Redes sociales virtuales y organizaciones políticas

El contexto y factores para la creación de redes sociales virtuales

La comunicación por los mass media tradicionales, a comienzos del nuevo milenio se volvió en impersonal con una estructura jerarquizada que no se diferenciaba del modelo burocrático y centralizado en que funcionaba la sociedad entorno del Estado y la coordinación política clásica. Es decir, debido a la crisis de las organizaciones tradicionales estructuradas (Castells:2001) la coordinación social ya no pudo estar entregada exclusivamente a un ordenamiento jerárquico (Lechner:1997), ya que las redes, modelo en las que se basa la construcción de espacios virtuales, operarían de manera satisfactoria solo donde exista una pluralidad representativa de los intereses y las opiniones sociales.
Cabe señalar que en el caso de América Latina, estos factores de crisis dieron lugar a innovaciones en las interacciones de estructuras en las redes de gestión que son concomitantes con el proceso de democratización que alteró el tejido social, con la proliferación de un sinnúmero de organizaciones sociales y la creación de una nueva conciencia ciudadana, que reivindica mayor participación en los procesos de gestión de las políticas públicas (Fleury:2002).

El vínculo social creado alrededor del flujo de información en los espacios virtuales se ha venido dando, entonces, a raíz precisamente de la crisis arriba mencionada del modelo vertical de las instituciones y medios. Y es que la Internet es un instrumento que desarrolla pero no cambia los comportamientos, sino que los comportamientos se apropian de Internet y, por tanto, se amplifican y se potencian a partir de lo que son. (Castells:2001) tornándose en una caja de resonancia de la realidad social, económica y política.

Aunque para Castells las relaciones físicas y las relaciones virtuales son  de diferente tipo, las relaciones virtuales se fundamentan en lo que llamaríamos el primer paso para entablar relaciones sociales físicas con vínculos débiles, a saber,  la afinidad, valores e intereses personales.                                                            Lo interesante es que las relaciones virtuales realmente saltan los límites de lo cotidiano haciendo que muchos de los proyectos personales puedan ser continuados de la esfera pública / privada física a la esfera pública/ privada virtual donde éstas dos se yuxtaponen. Todo esto da a lugar a la construcción de redes virtuales de afinidades en base a lazos débiles, que pueden devenir eventualmente en redes físicas (creación de clubes de práctica de deportes etc.).

Para Castells hay un vacío en la construcción de redes comunitarias barriales las que eran un núcleo de la antigua coordinación social. Más, convendría preguntar si continentes como América Latina las relaciones virtuales y físicas se den de una manera alterna por ejemplo, entre los jóvenes y que estén basadas en la confianza fuera del ámbito cotidiano. La confianza opera en las redes, como un reductor de la complejidad y apuntala la cooperación.

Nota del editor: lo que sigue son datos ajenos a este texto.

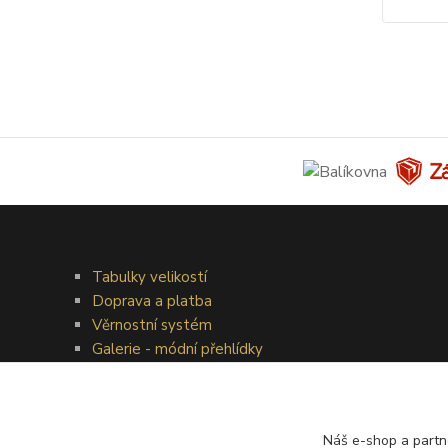
Tabulky velikostí
Doprava a platba
Věrnostní systém
Galerie - módní přehlídky
Náš e-shop a partn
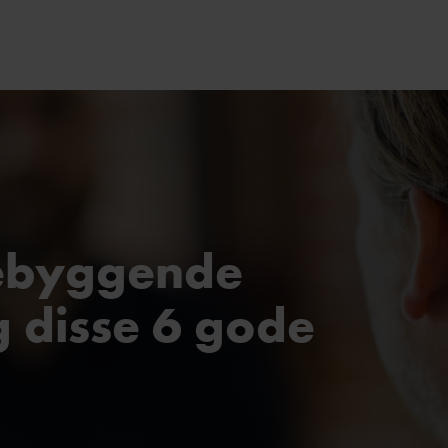
rebyggende
lg disse 6 gode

Redes sociales virtuales y organizaciones políticas

El uso de este tipo de herramienta por parte de las organizaciones  políticas se da, como señalamos más arriba, debido a la crisis de las organizaciones tradicionales estructuradas y jerarquizadas,  como expresión de los nuevos arreglos organizacionales surgidos en la actualidad.   Por otro lado, la movilización social en medios electrónicos dada hace una década contra la globalización económica abrió los ojos a una posibilidad de comunicación y coordinación política. Así, los movimientos sociales coordinados en redes virtuales se moverían alrededor de afinidades en proyectos comunes, lo que permitiría la regulación, más no la representación y la conducción hacia el futuro (Lerchner:1997) . Estas dos exigencias de la coordinación social podrían ser cumplidas por los Partidos Políticos si saben hacer un uso óptimo y claro de las redes sociales virtuales. Deben saber captar la esencia de la construcción de redes por afinidad, valores, tolerancia, respeto y confianza, no por consigna ideológica, dejando atrás la vieja estructura vertical con la que funcionaban. Lerchner menciona que no existe una vinculación entre la coordinación de redes y las instituciones democráticas siendo los partidos políticos una posibilidad de funcionar como visagra entre la coordinación social y la coordinación política por medio de la coordinación por redes. Respecto al capital social, las posibilidades de creación y acumulación de capital social en las redes políticas virtuales son sumamente grandes tanto para los participantes como para las organizaciones políticas.